As of February 2025, the Real-Time Payments Network (RTP) increased its transaction limit from $1 million to $10 million, and 10 months later, the Federal Reserve Financial Services (FRFS) followed suit and made the same transaction limit changes to the FedNow Service.

 

Moreover, the transition to ISO 20022 has strengthened the foundations for instant payments in the US, embedding richer data into systems such as FedNow, improving reconciliation and supporting interoperability across rails.

 

But with this increased demand for instant, always-on payments in the US, customers expect them to be seamless and are much less willing to accept outages. As a result, banks and fintechs must ensure that resilience is at the core of their payments infrastructure so that they can provide the services their customers have come to expect and remain competitive.

 

Financial services must lead the way

Cloud concentration risk isn’t exclusive to financial services, nor is it just a finance or fintech challenge.

 

From hospitals and energy providers to gaming platforms and stores, almost every major industry now runs on the cloud.

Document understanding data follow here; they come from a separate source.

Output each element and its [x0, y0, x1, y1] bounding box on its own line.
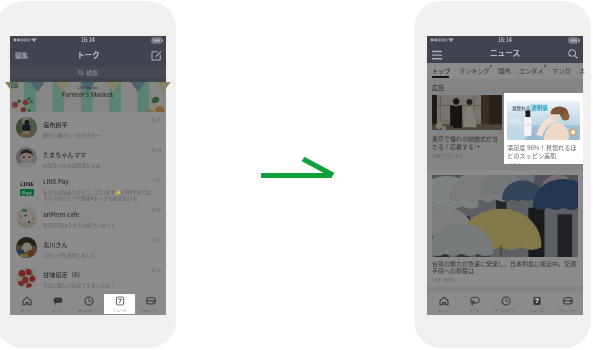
- button[interactable]: ランキング: [459, 66, 490, 75]
- staticText: タイムライン: [78, 308, 99, 313]
- staticText: スタンプを送信しました: [43, 251, 96, 258]
- staticText: 国内: [498, 66, 511, 75]
- staticText: LINE Cosme: [507, 162, 533, 164]
- button[interactable]: 見惚れる: [504, 93, 583, 164]
- button[interactable]: トップ: [432, 66, 451, 75]
- staticText: エンタメ: [519, 66, 544, 75]
- button[interactable]: ス: [579, 66, 583, 75]
- staticText: LINE Pay: [43, 177, 69, 186]
- button[interactable]: LINE: [10, 172, 166, 202]
- staticText: 18:00: [151, 207, 162, 213]
- button[interactable]: 検索: [10, 67, 166, 78]
- staticText: ホーム: [438, 308, 449, 313]
- staticText: 16:50: [151, 237, 162, 243]
- button[interactable]: 塩布創平: [10, 112, 166, 142]
- staticText: Pay: [22, 189, 32, 196]
- staticText: 台風の勢力が急速に発達し、日本列島に接近中。交通手段への影響は: [432, 259, 578, 274]
- staticText: 甘味協定（6）: [43, 270, 84, 279]
- button[interactable]: タイムライン: [73, 294, 104, 314]
- staticText: 東京で憧れの結婚式が当たる！応募する→: [432, 134, 502, 151]
- button[interactable]: 編集: [15, 50, 29, 60]
- staticText: ニュース: [113, 308, 127, 313]
- staticText: Farmer's Market: [62, 90, 114, 98]
- staticText: 確かに確かに！わかるわー: [43, 131, 101, 138]
- button[interactable]: ニュース: [521, 294, 552, 314]
- staticText: 塩布創平: [43, 120, 68, 129]
- staticText: 似合ないものは別度だよね: [43, 161, 101, 168]
- staticText: 16:25: [151, 117, 162, 123]
- button[interactable]: 甘味協定（6）: [10, 262, 166, 292]
- staticText: 見惚れる: [512, 105, 531, 112]
- staticText: 北川さん: [43, 240, 68, 249]
- staticText: LINEブライダル: [432, 153, 464, 159]
- staticText: ウォレット: [142, 308, 159, 313]
- button[interactable]: ariMom cafe: [10, 202, 166, 232]
- staticText: トーク: [469, 308, 480, 313]
- staticText: ウォレット: [559, 308, 576, 313]
- staticText: 友だち追加ありがとうございます✨ LINE Payではスマホのひとつで簡単&おト…: [43, 188, 151, 201]
- staticText: ランキング: [459, 66, 490, 75]
- staticText: 16:04: [151, 147, 162, 153]
- staticText: タイムライン: [495, 308, 516, 313]
- staticText: 透明感: [531, 104, 548, 112]
- staticText: LINE Cosme: [507, 153, 532, 159]
- staticText: 16:14: [81, 36, 95, 44]
- button[interactable]: 満足度 96%！見惚れるほどのスッピン美肌: [507, 95, 578, 159]
- staticText: トーク: [52, 308, 63, 313]
- staticText: ホーム: [21, 308, 32, 313]
- staticText: 満足度 96%！見惚れるほどのスッピン美肌: [507, 143, 580, 160]
- button[interactable]: Close ad: [159, 84, 164, 89]
- staticText: トーク: [77, 49, 100, 60]
- button[interactable]: ホーム: [427, 294, 459, 314]
- button[interactable]: 国内: [498, 66, 511, 75]
- button[interactable]: たまちゃんママ: [10, 142, 166, 172]
- button[interactable]: ウォレット: [552, 294, 583, 314]
- button[interactable]: Search: [568, 49, 578, 59]
- staticText: ニュース: [530, 308, 544, 313]
- staticText: ス: [579, 66, 583, 75]
- staticText: 16:26: [151, 267, 162, 273]
- staticText: 16:14: [498, 36, 512, 44]
- staticText: LINE NEWS: [432, 277, 455, 283]
- staticText: 満足度 96%！見惚れるほどのスッピン美肌: [507, 134, 578, 151]
- staticText: ニュース: [490, 47, 520, 58]
- button[interactable]: 北川さん: [10, 232, 166, 262]
- button[interactable]: マンガ: [552, 66, 571, 75]
- button[interactable]: Menu: [432, 49, 442, 59]
- button[interactable]: エンタメ: [519, 66, 544, 75]
- staticText: AD: [12, 83, 17, 88]
- button[interactable]: ニュース: [104, 294, 135, 314]
- staticText: LINE: [20, 180, 34, 188]
- button[interactable]: Compose message: [152, 51, 161, 60]
- staticText: 6:00: [153, 177, 162, 183]
- staticText: 広告: [432, 83, 445, 92]
- staticText: たまちゃんママ: [43, 150, 87, 159]
- staticText: 毎月20日はうずらの卵プレゼント: [43, 221, 116, 228]
- button[interactable]: トーク: [459, 294, 490, 314]
- staticText: LINE Market: [78, 85, 99, 90]
- button[interactable]: 東京で憧れの結婚式が当たる！応募する→: [432, 95, 502, 159]
- staticText: 今日に新しいお店できましたよ！: [43, 281, 115, 288]
- button[interactable]: LINE Market: [10, 82, 166, 112]
- staticText: トップ: [432, 66, 451, 75]
- button[interactable]: タイムライン: [490, 294, 521, 314]
- button[interactable]: トーク: [42, 294, 73, 314]
- button[interactable]: ウォレット: [135, 294, 166, 314]
- staticText: 検索: [86, 68, 99, 77]
- staticText: ariMom cafe: [43, 210, 80, 219]
- staticText: マンガ: [552, 66, 571, 75]
- button[interactable]: ホーム: [10, 294, 42, 314]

This means that when one cloud goes down, the impact ripples across the globe, with patient care, travel, supply chains and consumer services all affected.  

 

The reality is that outages are inevitable. Rather than crossing our fingers that all will run smoothly, industries must be designed for the worst-case scenario. 

 

Here, payments and financial services can play a key role. As one of the most systemically important sectors in the economy, the banking industry can set a precedent by investing in resilient architecture that keeps money moving.

 

This will not only shore up its systems at a critical time when the industry moves towards instant payments but will also provide other industries with the confidence to follow suit.

 

At a pivotal moment in the expansion of cloud computing, resilience now will pay dividends down the line.